Como consequência, tal como mostra o gráfico abaixo, as principais economias do Euro já estão a reduzir o grau das restrições de distanciamento social, tendência que se deverá acentuar nos próximos meses.
As principais economias do Euro estão a começar a reduzir o grau das restrições à atividade
No primeiro trimestre deste ano, o PIB da Zona Euro registou uma contração trimestral de 0,6%, após um recuo de 0,7% no quarto trimestre de 2020. Por um lado, o PIB alemão diminuiu 1,8% devido sobretudo ao recuo de 5,4% na despesa de consumo. O consumo na Alemanha retraiu-se, no início do trimestre, devido à subida do IVA, tendo posteriormente recuperado. Em Espanha, o PIB recuou 0,5% no primeiro trimestre devido também à queda na despesa de consumo e ao recuo no investimento em construção. Já em Itália, registou-se uma contração de 0,4%, após a queda de 1,9% no quarto trimestre de 2020. Por seu lado, a economia francesa surpreendeu pela positiva, tendo avançado 0,4% no primeiro trimestre devido ao crescimento do consumo de bens.
Após a contração no primeiro trimestre do ano, o output da Zona Euro ficou ainda cerca de 5,5% abaixo do nível pré-pandemia, gap que se estima poder vir a ser fechado nos próximos 12-18 meses. De facto, se a Zona Euro conseguir iniciar uma reabertura ampla da economia durante o mês de junho, poderão estar finalmente reunidas as condições para uma recuperação económica que se deverá consolidar no decurso do segundo semestre do ano. Afastado o cenário pessimista de surgimento de uma nova variante resistente à vacina, as estimativas centrais apontam para uma recuperação económica em torno dos 4%, na Zona Euro, em 2021.

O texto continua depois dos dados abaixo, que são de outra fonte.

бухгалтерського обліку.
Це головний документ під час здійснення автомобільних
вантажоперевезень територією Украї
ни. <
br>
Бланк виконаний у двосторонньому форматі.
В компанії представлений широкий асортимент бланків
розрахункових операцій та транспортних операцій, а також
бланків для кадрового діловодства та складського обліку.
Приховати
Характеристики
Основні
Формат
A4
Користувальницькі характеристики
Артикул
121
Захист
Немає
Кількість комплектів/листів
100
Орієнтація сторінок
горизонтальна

O FMI espera que a economia da Zona Euro recupere 4,5% em 2021, enquanto o BCE antecipa um crescimento de 4,0% para este ano. A Comissão Europeia reviu em alta as suas previsões para 4,3% em 2021 e 4,4% em 2022 versus 3,8% na estimativa anterior para os dois anos. A Comissão Europeia justificou a sua revisão em alta com a aceleração da vacinação, aliada a uma recuperação mais forte do que o esperado no comércio global e ao impacto potencial do estímulo fiscal associado ao Fundo de Recuperação e Resiliência (FRR).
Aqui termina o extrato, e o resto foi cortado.